What should a Financial plan consist of?

 


The financial plan is one of the most important parts of a business plan. Many investors first look at the financial plan before actually looking at the idea. Make sure your financial plan is top-notch!

A complete financial plan consists of an investment budget, a financing budget and a profit and loss account. It may sound difficult, but after this explanation, you will never look back.

Investment budget you start a financial plan by drawing up an investment budget. This is nothing more than writing down your required resources. For example, think of the purchase of inventory, machines, initial stock, and perhaps liquid assets (cash and bank money). You have a complete investment budget if you then find out what these different investments cost and add them up.

Financial Plan

The financial planning for startups is often a bit more difficult. This is because you will look at how you will finance the total investment amount. Making the financing plan itself is not difficult, but it is often especially difficult to get the amount to be financed. You will have to be creative and write a good business plan. Only then do you have a chance to get some money from an investor? Especially in this day and age, it is challenging to find an investor.

Income statement

The profit and loss account, also known as the profit and loss account or operating budget, provides an overview of the revenues, costs incurred, and the final profit. It is best to make a profit and loss statement for several years. Think of three years.

Therefore, the profit and loss account consists of revenues, costs, and the final profit. To arrive at the revenue, you have to add up all the sales. Keep in mind that a sale has been realized at the moment that the sale and delivery have taken place. Therefore, the sale's payment has no influence whatsoever on the realization of the sale.

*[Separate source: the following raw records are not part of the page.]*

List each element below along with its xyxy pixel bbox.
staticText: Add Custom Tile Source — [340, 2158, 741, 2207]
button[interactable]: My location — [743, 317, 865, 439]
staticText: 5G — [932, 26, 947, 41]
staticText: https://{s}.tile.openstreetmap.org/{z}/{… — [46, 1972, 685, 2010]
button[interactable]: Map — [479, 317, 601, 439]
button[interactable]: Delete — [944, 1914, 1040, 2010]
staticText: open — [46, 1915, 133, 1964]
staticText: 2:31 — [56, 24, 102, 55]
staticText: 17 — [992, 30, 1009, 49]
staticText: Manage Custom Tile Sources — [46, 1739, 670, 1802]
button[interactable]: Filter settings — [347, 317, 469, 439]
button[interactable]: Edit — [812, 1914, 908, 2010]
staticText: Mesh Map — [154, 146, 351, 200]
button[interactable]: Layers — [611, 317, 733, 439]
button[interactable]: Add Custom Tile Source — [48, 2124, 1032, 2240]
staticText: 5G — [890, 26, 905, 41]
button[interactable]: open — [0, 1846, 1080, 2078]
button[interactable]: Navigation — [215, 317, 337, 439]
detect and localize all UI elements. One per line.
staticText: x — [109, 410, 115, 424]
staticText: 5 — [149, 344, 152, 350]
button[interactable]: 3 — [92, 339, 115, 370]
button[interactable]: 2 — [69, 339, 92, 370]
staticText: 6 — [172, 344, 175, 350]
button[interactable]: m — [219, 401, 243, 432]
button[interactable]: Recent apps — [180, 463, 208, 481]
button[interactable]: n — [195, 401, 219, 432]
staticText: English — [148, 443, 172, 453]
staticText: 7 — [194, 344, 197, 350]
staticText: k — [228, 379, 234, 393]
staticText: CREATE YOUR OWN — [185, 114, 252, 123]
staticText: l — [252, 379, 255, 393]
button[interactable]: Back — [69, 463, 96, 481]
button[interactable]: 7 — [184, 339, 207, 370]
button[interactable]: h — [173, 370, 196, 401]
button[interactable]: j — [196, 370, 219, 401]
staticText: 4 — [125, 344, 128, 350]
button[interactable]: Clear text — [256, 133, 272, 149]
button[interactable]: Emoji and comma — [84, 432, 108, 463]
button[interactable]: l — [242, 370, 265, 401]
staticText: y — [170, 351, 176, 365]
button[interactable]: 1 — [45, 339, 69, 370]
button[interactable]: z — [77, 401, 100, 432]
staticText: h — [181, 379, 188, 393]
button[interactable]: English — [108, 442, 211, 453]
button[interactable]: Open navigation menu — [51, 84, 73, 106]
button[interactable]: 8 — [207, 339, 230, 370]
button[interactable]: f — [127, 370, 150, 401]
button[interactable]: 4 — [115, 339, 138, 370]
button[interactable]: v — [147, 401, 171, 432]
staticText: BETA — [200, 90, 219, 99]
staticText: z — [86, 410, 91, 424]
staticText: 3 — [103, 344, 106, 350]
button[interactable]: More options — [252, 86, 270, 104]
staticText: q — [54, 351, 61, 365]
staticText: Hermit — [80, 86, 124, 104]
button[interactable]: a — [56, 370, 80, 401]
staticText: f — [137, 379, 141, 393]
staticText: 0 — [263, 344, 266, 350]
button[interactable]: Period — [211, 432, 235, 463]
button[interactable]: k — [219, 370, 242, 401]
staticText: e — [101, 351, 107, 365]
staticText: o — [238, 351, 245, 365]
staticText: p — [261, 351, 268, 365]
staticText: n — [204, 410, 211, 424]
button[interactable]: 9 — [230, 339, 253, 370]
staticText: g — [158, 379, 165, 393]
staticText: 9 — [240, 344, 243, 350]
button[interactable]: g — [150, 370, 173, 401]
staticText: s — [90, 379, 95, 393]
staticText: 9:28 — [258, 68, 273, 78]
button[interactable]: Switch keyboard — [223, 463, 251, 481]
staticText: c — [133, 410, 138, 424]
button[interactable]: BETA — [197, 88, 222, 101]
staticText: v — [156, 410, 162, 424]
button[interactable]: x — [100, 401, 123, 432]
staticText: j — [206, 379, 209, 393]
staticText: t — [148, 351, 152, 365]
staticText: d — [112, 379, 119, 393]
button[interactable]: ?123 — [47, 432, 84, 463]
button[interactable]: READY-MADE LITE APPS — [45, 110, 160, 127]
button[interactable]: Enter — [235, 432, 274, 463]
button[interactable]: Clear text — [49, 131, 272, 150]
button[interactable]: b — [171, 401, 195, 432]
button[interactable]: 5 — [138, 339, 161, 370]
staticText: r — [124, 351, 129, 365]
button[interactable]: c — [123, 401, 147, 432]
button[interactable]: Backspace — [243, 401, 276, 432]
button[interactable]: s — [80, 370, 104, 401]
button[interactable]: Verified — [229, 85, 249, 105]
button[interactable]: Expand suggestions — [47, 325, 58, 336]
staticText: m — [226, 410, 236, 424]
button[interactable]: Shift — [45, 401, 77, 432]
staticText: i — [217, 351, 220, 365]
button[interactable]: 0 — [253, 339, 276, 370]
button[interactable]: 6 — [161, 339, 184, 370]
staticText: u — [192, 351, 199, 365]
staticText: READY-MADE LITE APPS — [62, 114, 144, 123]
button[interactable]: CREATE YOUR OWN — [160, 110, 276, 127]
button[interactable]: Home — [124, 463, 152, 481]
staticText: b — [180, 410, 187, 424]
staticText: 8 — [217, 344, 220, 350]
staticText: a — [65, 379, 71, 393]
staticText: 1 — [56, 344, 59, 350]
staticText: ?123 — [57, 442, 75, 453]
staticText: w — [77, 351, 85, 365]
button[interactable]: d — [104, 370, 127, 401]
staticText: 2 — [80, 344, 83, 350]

Example: Company X sold 10 products to Company Y on December 20, 2022. The products will be delivered on December 25, 2022, and paid for on January 3, 2023. Although the payment from Company Y to Company X has not yet been made, the sale can be counted as proceeds until the year 2022.

If you have calculated the revenue over a certain period, the costs must be deducted from this. Then you get the profit before tax. Tax will then have to be paid. In the case of a Sole Proprietorship and Partnership, this is done through income tax. In the case of a private limited company, this is done through corporate income tax. When the tax has been paid, the profit after tax remains, also known as the net profit.